> What this task involves
Look below for the line containing "INPUT: image. TARGET: **right". Write out that line and the rest through the last one, exactly as they appear, but without pictures.
Data in this exercise: Begin
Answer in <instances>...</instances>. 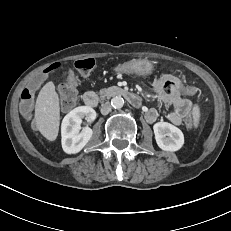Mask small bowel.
<instances>
[{"instance_id": "obj_1", "label": "small bowel", "mask_w": 231, "mask_h": 231, "mask_svg": "<svg viewBox=\"0 0 231 231\" xmlns=\"http://www.w3.org/2000/svg\"><path fill=\"white\" fill-rule=\"evenodd\" d=\"M176 82L180 80L169 74L162 75L154 82V90L159 96V99L172 110L167 114V120L174 125H181L186 117L192 111V103L185 98L183 94L177 92ZM158 111L155 108H148L145 111V119L149 123H153L158 118Z\"/></svg>"}]
</instances>
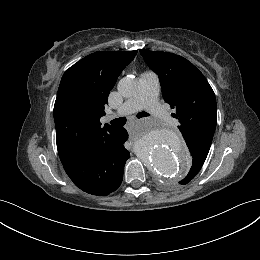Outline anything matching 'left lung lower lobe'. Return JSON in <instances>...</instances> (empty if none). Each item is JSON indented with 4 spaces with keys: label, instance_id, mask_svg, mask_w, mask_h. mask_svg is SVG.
<instances>
[{
    "label": "left lung lower lobe",
    "instance_id": "obj_1",
    "mask_svg": "<svg viewBox=\"0 0 260 260\" xmlns=\"http://www.w3.org/2000/svg\"><path fill=\"white\" fill-rule=\"evenodd\" d=\"M190 153H191V157H192V166H191V169H190L188 175L186 176V178H184L183 180H181L179 182L182 185L189 183L197 175V173L200 171V169L202 167L201 163L203 161V157L200 155V153H198L194 150L191 151Z\"/></svg>",
    "mask_w": 260,
    "mask_h": 260
}]
</instances>
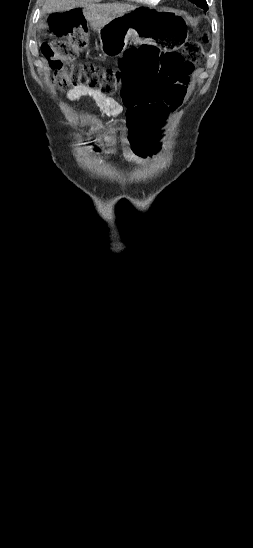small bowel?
Listing matches in <instances>:
<instances>
[{"mask_svg":"<svg viewBox=\"0 0 253 548\" xmlns=\"http://www.w3.org/2000/svg\"><path fill=\"white\" fill-rule=\"evenodd\" d=\"M152 60H163L160 57H156ZM83 96L91 97L97 106L109 116V120L106 123L105 132L101 138V143L104 148L106 155H113L116 151V137L115 133L117 131L122 132V139L125 144L124 157L131 162L135 163H146L148 157L144 159H139L136 157V150L133 148V143L129 140V135L132 133L130 126L128 125V105H124L126 108V117L123 118L122 114L124 111V106L121 105L114 97L111 95H105L97 90H92L84 85H77L73 90L68 93V99L72 102L78 101Z\"/></svg>","mask_w":253,"mask_h":548,"instance_id":"obj_1","label":"small bowel"}]
</instances>
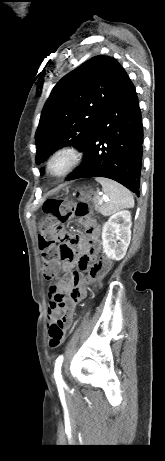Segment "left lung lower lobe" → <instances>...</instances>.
<instances>
[{"label":"left lung lower lobe","mask_w":165,"mask_h":461,"mask_svg":"<svg viewBox=\"0 0 165 461\" xmlns=\"http://www.w3.org/2000/svg\"><path fill=\"white\" fill-rule=\"evenodd\" d=\"M142 144V116L127 75L83 147V163L66 180L106 177L138 195Z\"/></svg>","instance_id":"0a47b994"}]
</instances>
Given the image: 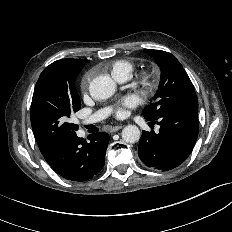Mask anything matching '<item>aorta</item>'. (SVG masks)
Returning a JSON list of instances; mask_svg holds the SVG:
<instances>
[{"label": "aorta", "mask_w": 232, "mask_h": 232, "mask_svg": "<svg viewBox=\"0 0 232 232\" xmlns=\"http://www.w3.org/2000/svg\"><path fill=\"white\" fill-rule=\"evenodd\" d=\"M90 95L95 99H108L116 91L114 80L105 75L94 78L89 85ZM122 139L127 143H135L140 139V130L135 125H127L122 130Z\"/></svg>", "instance_id": "aorta-1"}]
</instances>
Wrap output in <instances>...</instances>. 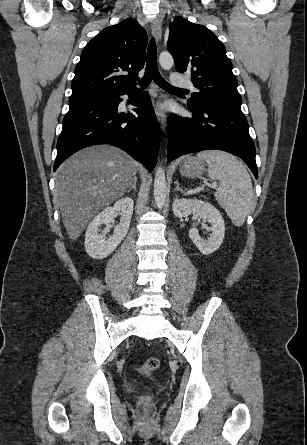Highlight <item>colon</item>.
Masks as SVG:
<instances>
[{"label":"colon","mask_w":307,"mask_h":445,"mask_svg":"<svg viewBox=\"0 0 307 445\" xmlns=\"http://www.w3.org/2000/svg\"><path fill=\"white\" fill-rule=\"evenodd\" d=\"M160 366V361L156 357H150L146 359L139 367L137 368L138 372L144 376H149L151 373L156 371ZM140 406L143 409H149L152 406V401L149 396H143L140 399Z\"/></svg>","instance_id":"colon-1"}]
</instances>
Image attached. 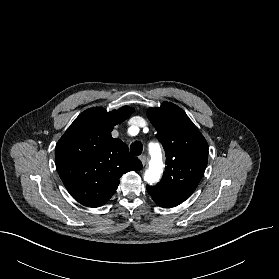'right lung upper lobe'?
I'll list each match as a JSON object with an SVG mask.
<instances>
[{
    "instance_id": "obj_1",
    "label": "right lung upper lobe",
    "mask_w": 279,
    "mask_h": 279,
    "mask_svg": "<svg viewBox=\"0 0 279 279\" xmlns=\"http://www.w3.org/2000/svg\"><path fill=\"white\" fill-rule=\"evenodd\" d=\"M133 112L128 106L112 112L102 107L87 109L56 144L55 163L60 178L82 205L102 206L116 192L123 174L142 169L128 146L111 136L114 126Z\"/></svg>"
}]
</instances>
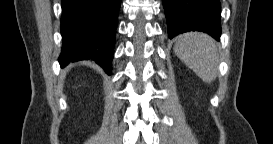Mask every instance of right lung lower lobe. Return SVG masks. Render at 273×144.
Wrapping results in <instances>:
<instances>
[{
  "label": "right lung lower lobe",
  "mask_w": 273,
  "mask_h": 144,
  "mask_svg": "<svg viewBox=\"0 0 273 144\" xmlns=\"http://www.w3.org/2000/svg\"><path fill=\"white\" fill-rule=\"evenodd\" d=\"M121 0H62V67L94 60L111 74L117 16Z\"/></svg>",
  "instance_id": "obj_1"
}]
</instances>
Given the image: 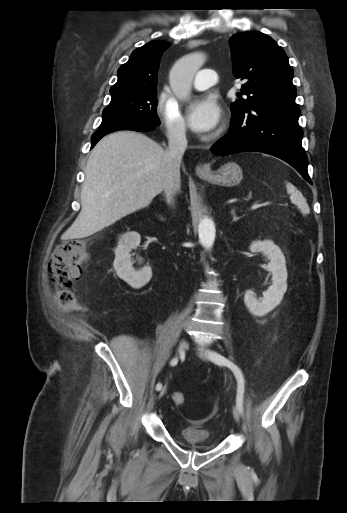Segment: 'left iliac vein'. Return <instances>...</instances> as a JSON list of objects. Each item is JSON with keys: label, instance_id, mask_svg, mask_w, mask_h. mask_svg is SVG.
Listing matches in <instances>:
<instances>
[{"label": "left iliac vein", "instance_id": "4c4485c4", "mask_svg": "<svg viewBox=\"0 0 347 513\" xmlns=\"http://www.w3.org/2000/svg\"><path fill=\"white\" fill-rule=\"evenodd\" d=\"M199 356L203 359V360H207L208 359V353L205 352V351H199ZM233 417L235 419L236 422H239L240 421V412L238 410V408L236 406L233 407Z\"/></svg>", "mask_w": 347, "mask_h": 513}]
</instances>
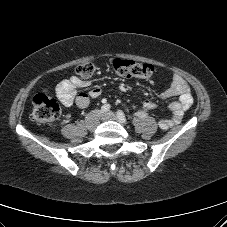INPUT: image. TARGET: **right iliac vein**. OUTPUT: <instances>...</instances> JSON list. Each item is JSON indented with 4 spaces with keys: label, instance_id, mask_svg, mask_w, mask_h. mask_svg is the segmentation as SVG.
<instances>
[{
    "label": "right iliac vein",
    "instance_id": "63e3f726",
    "mask_svg": "<svg viewBox=\"0 0 227 227\" xmlns=\"http://www.w3.org/2000/svg\"><path fill=\"white\" fill-rule=\"evenodd\" d=\"M103 112L101 110H94L86 117V124L89 129H95L98 125L99 119H102Z\"/></svg>",
    "mask_w": 227,
    "mask_h": 227
}]
</instances>
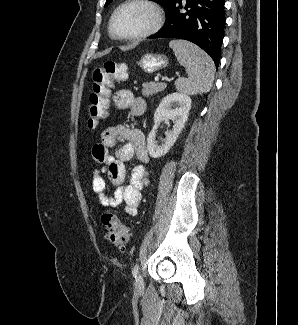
Data in this exercise: End
> Result of the task
INPUT: image. TARGET: **right iliac vein**. OUTPUT: <instances>...</instances> JSON list. Each item is JSON indented with 4 spaces with keys: label, instance_id, mask_svg, mask_w, mask_h. mask_svg is the segmentation as SVG.
<instances>
[{
    "label": "right iliac vein",
    "instance_id": "63e3f726",
    "mask_svg": "<svg viewBox=\"0 0 227 227\" xmlns=\"http://www.w3.org/2000/svg\"><path fill=\"white\" fill-rule=\"evenodd\" d=\"M103 112L101 110H94L86 117V124L89 129H95L98 125L99 119H102Z\"/></svg>",
    "mask_w": 227,
    "mask_h": 227
}]
</instances>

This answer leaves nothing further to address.